Self-care is an essential part of your daily life. It involves taking responsibility for your own health and wellbeing, with support from those involved in your care.
Self-care includes staying fit, maintaining good physical and mental health, preventing illness or accidents, and caring more effectively for minor illnesses and long-term conditions.
People with long-term conditions can benefit enormously from self-care. They can live longer; have less pain, anxiety, depression and fatigue; have a better quality of life; and be more active and independent. Having a care plan will help you manage your treatment so that it fits your lifestyle.
Keep up your treatment
It's important to use your treatment as prescribed, even if your psoriasis improves. Continuous treatment can help prevent flare-ups. If you have any questions or concerns about your treatment or any side effects, talk to your GP or healthcare team.
Because psoriasis is usually a long-term condition, you may be in regular contact with your healthcare team. Discuss your symptoms or concerns with them, as the more the team knows, the more they can help you.
Help with health costs
If you regularly pay for more than 3 prescriptions a month, you may save money with a prescription prepayment certificate (PPC).
To check the cost of a PPC, call 0845 850 0030 or check leaflet HC12 (available in some pharmacies or GP surgeries).
Healthy eating and exercise
Regular exercise and a healthy diet are recommended for everyone, not just people with psoriasis, because they can help to prevent many health problems. Eating a healthy, balanced diet and exercising regularly can also relieve stress, which may improve your psoriasis.
Emotional impact of psoriasis
The effect that psoriasis can have on physical appearance means low self-esteem and anxiety are common among people with the condition. This can lead to depression, especially if the psoriasis gets worse.
Your GP or dermatologist will understand the psychological and emotional impact of psoriasis, so talk to them about your concerns or anxieties.
Some people with psoriasis develop psoriatic arthritis. This causes tenderness, pain and swelling in the joints and connective tissue, as well as stiffness. It can affect any joint in the body but often affects the hands, feet, knees, neck, spine and elbows.
Most people develop psoriatic arthritis after psoriasis, but some people develop it before they're diagnosed with psoriasis.

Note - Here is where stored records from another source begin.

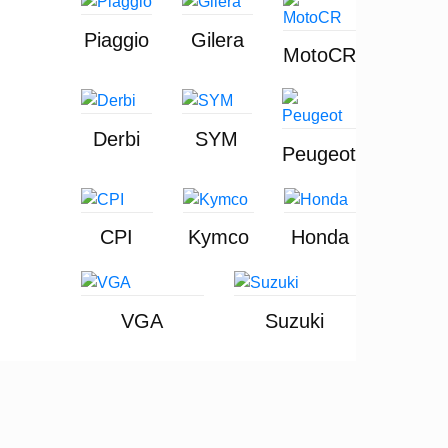
Piaggio
Gilera
MotoCR
Derbi
SYM
Peugeot
CPI
Kymco
Honda
VGA
Suzuki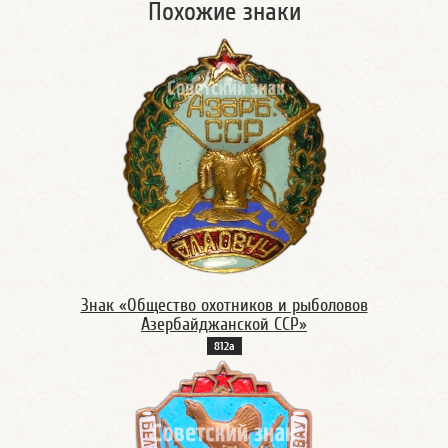
Похожие знаки
Знак «Общество охотников и рыболовов
Азербайджанской ССР»
812а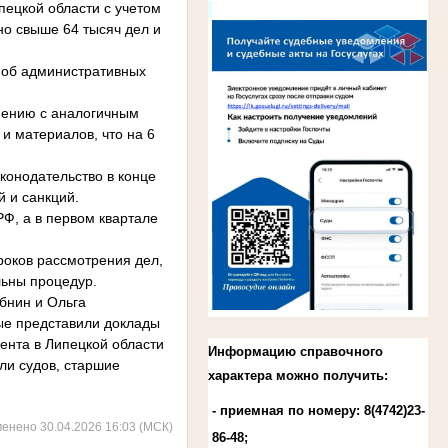
пецкой области с учетом
.
но свыше 64 тысяч дел и
л об административных
внению с аналогичным
и материалов, что на 6
конодательство в конце
 и санкций.
РФ, а в первом квартале
роков рассмотрения дел,
льны процедур.
бнин и Ольга
ые представили доклады
ента в Липецкой области
Информацию справочного
ли судов, старшие
характера можно получить:
- приемная по номеру: 8(4742)23-
менено 30.04.2026 16:03 (МСК)
86-48;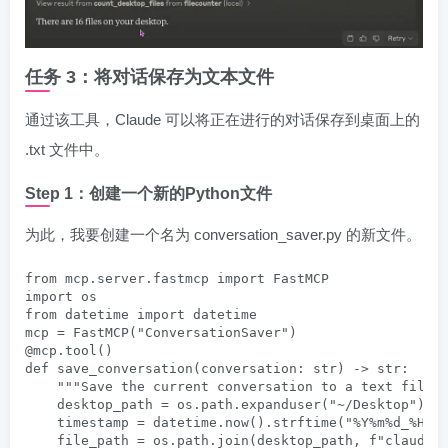
任务 3：将对话保存为文本文件
通过该工具，Claude 可以将正在进行的对话保存到桌面上的
.txt 文件中。
Step 1：创建一个新的Python文件
为此，我要创建一个名为 conversation_saver.py 的新文件。
from mcp.server.fastmcp import FastMCP

import os

from datetime import datetime 

mcp = FastMCP("ConversationSaver")

@mcp.tool()

def save_conversation(conversation: str) -> str:

    """Save the current conversation to a text file o
    desktop_path = os.path.expanduser("~/Desktop")

    timestamp = datetime.now().strftime("%Y%m%d_%H%M%
    file_path = os.path.join(desktop_path, f"claude_c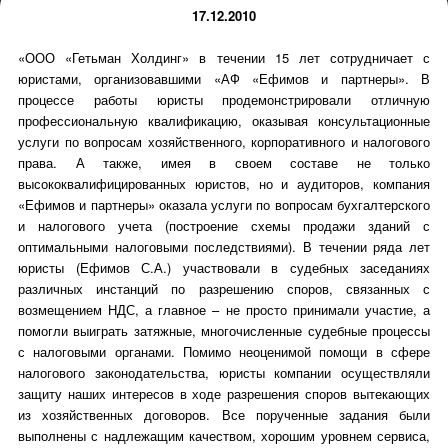
17.12.2010
«ООО «Гетьман Холдинг» в течении 15 лет сотрудничает с
юристами, организовавшими «АФ «Ефимов и партнеры». В
процессе работы юристы продемонстрировали отличную
профессиональную квалификацию, оказывая консультационные
услуги по вопросам хозяйственного, корпоративного и налогового
права. А также, имея в своем составе не только
высококвалифицированных юристов, но и аудиторов, компания
«Ефимов и партнеры» оказала услуги по вопросам бухгалтерского
и налогового учета (построение схемы продажи зданий с
оптимальными налоговыми последствиями). В течении ряда лет
юристы (Ефимов С.А.) участвовали в судебных заседаниях
различных инстанций по разрешению споров, связанных с
возмещением НДС, а главное – не просто принимали участие, а
помогли выиграть затяжные, многочисленные судебные процессы
с налоговыми органами. Помимо неоценимой помощи в сфере
налогового законодательства, юристы компании осуществляли
защиту наших интересов в ходе разрешения споров вытекающих
из хозяйственных договоров. Все порученные задания были
выполнены с надлежащим качеством, хорошим уровнем сервиса,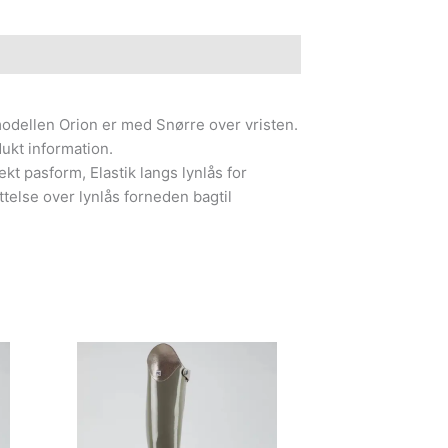
e information
modellen Orion er med Snørre over vristen.
ukt information.
kt pasform, Elastik langs lynlås for
ttelse over lynlås forneden bagtil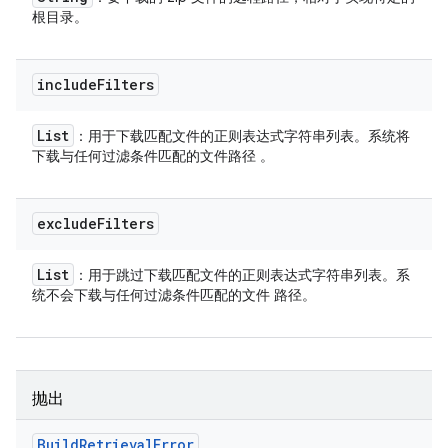
根目录。
include
Filters
List
：用于下载匹配文件的正则表达式字符串列表。系统将
下载与任何过滤条件匹配的文件路径 。
exclude
Filters
List
：用于跳过下载匹配文件的正则表达式字符串列表。系
统不会下载与任何过滤条件匹配的文件 路径。
抛出
Build
Retrieval
Error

There's no single test for psoriatic arthritis. It's normally diagnosed using a combination of methods, including looking at your medical history, physical examinations, blood tests, X-rays and MRI scans. If you have psoriasis, you'll usually have an annual assessment to look for signs of psoriatic arthritis.
If your doctor thinks you have psoriatic arthritis, you'll usually be referred to a specialist called a rheumatologist so you can be treated with anti-inflammatory or anti-rheumatic medicines.
Psoriasis does not affect fertility, and women with psoriasis can have a normal pregnancy and a healthy baby. Some women find their psoriasis improves during pregnancy, but for others it gets worse.
Talk to your healthcare team if you're thinking of having a baby. Some treatments for psoriasis can be harmful to a developing baby, so use contraception while taking them. This can apply to both men and women, depending on the medication. Your healthcare team can suggest the best ways to control your psoriasis before you start trying for a family.
Talk to others
Many people with psoriasis have found that getting involved in support groups helps. Support groups can increase your self-confidence, reduce feelings of isolation and give you practical advice about living with the condition.